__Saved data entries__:
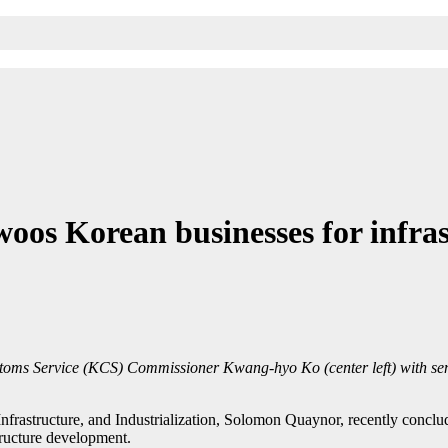
os Korean businesses for infras
stoms Service (KCS) Commissioner Kwang-hyo Ko (center left) with se
frastructure, and Industrialization, Solomon Quaynor, recently conclu
tructure development.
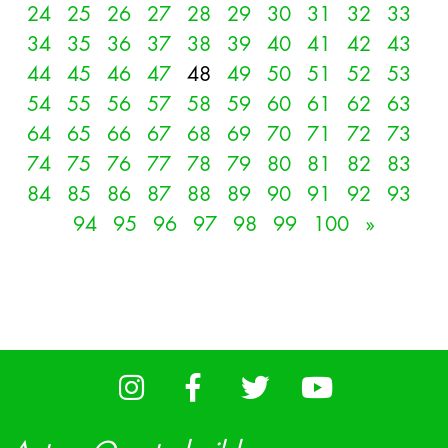
24
25
26
27
28
29
30
31
32
33
34
35
36
37
38
39
40
41
42
43
44
45
46
47
48
49
50
51
52
53
54
55
56
57
58
59
60
61
62
63
64
65
66
67
68
69
70
71
72
73
74
75
76
77
78
79
80
81
82
83
84
85
86
87
88
89
90
91
92
93
94
95
96
97
98
99
100
»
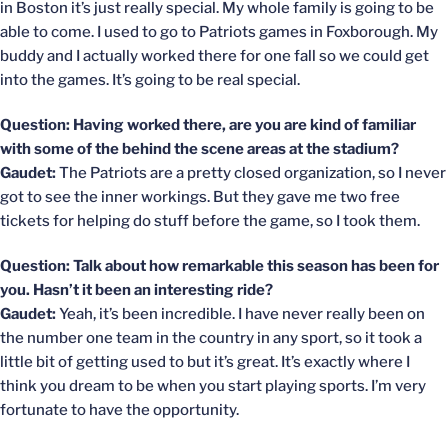
in Boston it’s just really special. My whole family is going to be
able to come. I used to go to Patriots games in Foxborough. My
buddy and I actually worked there for one fall so we could get
into the games. It’s going to be real special.
Question: Having worked there, are you are kind of familiar
with some of the behind the scene areas at the stadium?
Gaudet:
The Patriots are a pretty closed organization, so I never
got to see the inner workings. But they gave me two free
tickets for helping do stuff before the game, so I took them.
Question: Talk about how remarkable this season has been for
you. Hasn’t it been an interesting ride?
Gaudet:
Yeah, it’s been incredible. I have never really been on
the number one team in the country in any sport, so it took a
little bit of getting used to but it’s great. It’s exactly where I
think you dream to be when you start playing sports. I’m very
fortunate to have the opportunity.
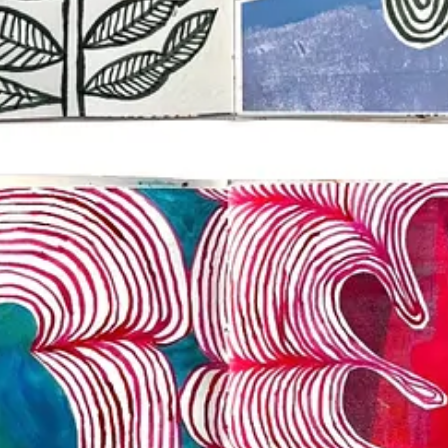
he practice, but you can work towards it. Keep it simple to start.
project (it’s not too late to join if that sounds like something you’d li
m stories. Tag your images or videos with
@dothe100dayproject
.
stagram or browse tagged photos from
@dothe100dayproject
.
ct. What are your anchors?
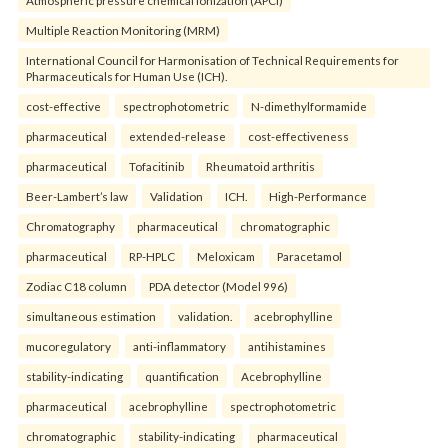
Multiple Reaction Monitoring (MRM)
International Council for Harmonisation of Technical Requirements for
Pharmaceuticals for Human Use (ICH).
cost-effective
spectrophotometric
N-dimethylformamide
pharmaceutical
extended-release
cost-effectiveness
pharmaceutical
Tofacitinib
Rheumatoid arthritis
Beer-Lambert’s law
Validation
ICH.
High-Performance
Chromatography
pharmaceutical
chromatographic
pharmaceutical
RP-HPLC
Meloxicam
Paracetamol
Zodiac C18 column
PDA detector (Model 996)
simultaneous estimation
validation.
acebrophylline
mucoregulatory
anti-inflammatory
antihistamines
stability-indicating
quantification
Acebrophylline
pharmaceutical
acebrophylline
spectrophotometric
chromatographic
stability-indicating
pharmaceutical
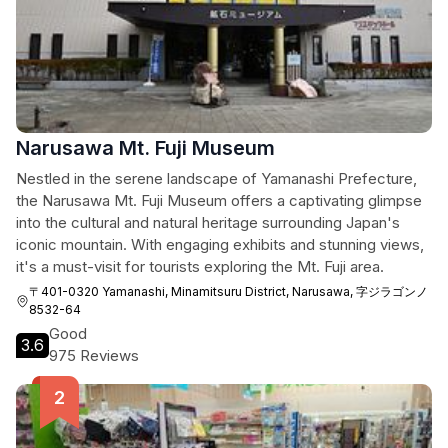
Narusawa Mt. Fuji Museum
Nestled in the serene landscape of Yamanashi Prefecture,
the Narusawa Mt. Fuji Museum offers a captivating glimpse
into the cultural and natural heritage surrounding Japan's
iconic mountain. With engaging exhibits and stunning views,
it's a must-visit for tourists exploring the Mt. Fuji area.
〒401-0320 Yamanashi, Minamitsuru District, Narusawa, 字ジラゴンノ
8532-64
Good
3.6
975 Reviews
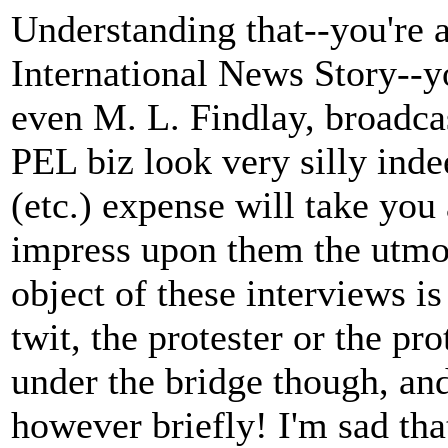
Understanding that--you're 
International News Story--y
even M. L. Findlay, broadca
PEL biz look very silly inde
(etc.) expense will take you 
impress upon them the utmost
object of these interviews i
twit, the protester or the pr
under the bridge though, an
however briefly! I'm sad that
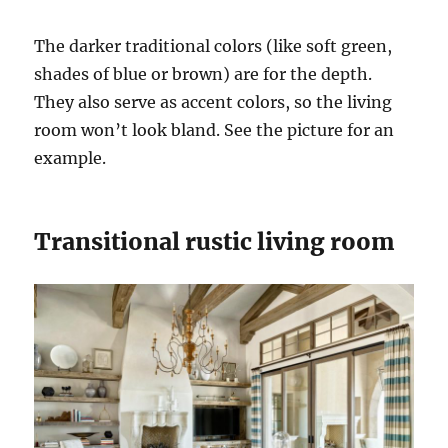
The darker traditional colors (like soft green,
shades of blue or brown) are for the depth.
They also serve as accent colors, so the living
room won’t look bland. See the picture for an
example.
Transitional rustic living room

__Exercise__:
Exact copies of the entries above are needed, without their pictures.

__Solution below__:
os Korean businesses for infras
stoms Service (KCS) Commissioner Kwang-hyo Ko (center left) with se
frastructure, and Industrialization, Solomon Quaynor, recently conclu
tructure development.
24
25
26
27
28
29
30
31
32
33
34
35
36
37
38
39
40
41
42
43
44
45
46
47
48
49
50
51
52
53
54
55
56
57
58
59
60
61
62
63
64
65
66
67
68
69
70
71
72
73
74
75
76
77
78
79
80
81
82
83
84
85
86
87
88
89
90
91
92
93
94
95
96
97
98
99
100
»
in Boston it’s just really special. My whole family is going to be
able to come. I used to go to Patriots games in Foxborough. My
buddy and I actually worked there for one fall so we could get
into the games. It’s going to be real special.
Question: Having worked there, are you are kind of familiar
with some of the behind the scene areas at the stadium?
Gaudet:
The Patriots are a pretty closed organization, so I never
got to see the inner workings. But they gave me two free
tickets for helping do stuff before the game, so I took them.
Question: Talk about how remarkable this season has been for
you. Hasn’t it been an interesting ride?
Gaudet:
Yeah, it’s been incredible. I have never really been on
the number one team in the country in any sport, so it took a
little bit of getting used to but it’s great. It’s exactly where I
think you dream to be when you start playing sports. I’m very
fortunate to have the opportunity.
he practice, but you can work towards it. Keep it simple to start.
project (it’s not too late to join if that sounds like something you’d li
m stories. Tag your images or videos with
@dothe100dayproject
.
stagram or browse tagged photos from
@dothe100dayproject
.
ct. What are your anchors?
Multiple Reaction Monitoring (MRM)
International Council for Harmonisation of Technical Requirements for
Pharmaceuticals for Human Use (ICH).
cost-effective
spectrophotometric
N-dimethylformamide
pharmaceutical
extended-release
cost-effectiveness
pharmaceutical
Tofacitinib
Rheumatoid arthritis
Beer-Lambert’s law
Validation
ICH.
High-Performance
Chromatography
pharmaceutical
chromatographic
pharmaceutical
RP-HPLC
Meloxicam
Paracetamol
Zodiac C18 column
PDA detector (Model 996)
simultaneous estimation
validation.
acebrophylline
mucoregulatory
anti-inflammatory
antihistamines
stability-indicating
quantification
Acebrophylline
pharmaceutical
acebrophylline
spectrophotometric
chromatographic
stability-indicating
pharmaceutical
Narusawa Mt. Fuji Museum
Nestled in the serene landscape of Yamanashi Prefecture,
the Narusawa Mt. Fuji Museum offers a captivating glimpse
into the cultural and natural heritage surrounding Japan's
iconic mountain. With engaging exhibits and stunning views,
it's a must-visit for tourists exploring the Mt. Fuji area.
〒401-0320 Yamanashi, Minamitsuru District, Narusawa, 字ジラゴンノ
8532-64
Good
3.6
975 Reviews
Understanding that--you're 
International News Story--y
even M. L. Findlay, broadca
PEL biz look very silly inde
(etc.) expense will take you 
impress upon them the utmost
object of these interviews i
twit, the protester or the pr
under the bridge though, an
however briefly! I'm sad that
The darker traditional colors (like soft green,
shades of blue or brown) are for the depth.
They also serve as accent colors, so the living
room won’t look bland. See the picture for an
example.
Transitional rustic living room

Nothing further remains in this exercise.